*EXCERPTED DATA*
----------

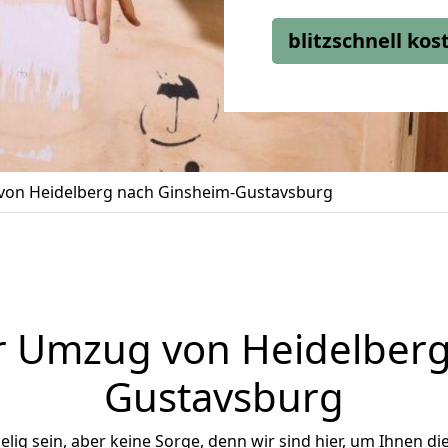
blitzschnell ko
on Heidelberg nach Ginsheim-Gustavsburg
r Umzug von Heidelberg
Gustavsburg
ig sein, aber keine Sorge, denn wir sind hier, um Ihnen di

----------

*EXERCISE PROMPT*
Copy out all lines from the material above that contain the string "Heidelberg".

*TASK OUTPUT*
on Heidelberg nach Ginsheim-Gustavsburg
r Umzug von Heidelberg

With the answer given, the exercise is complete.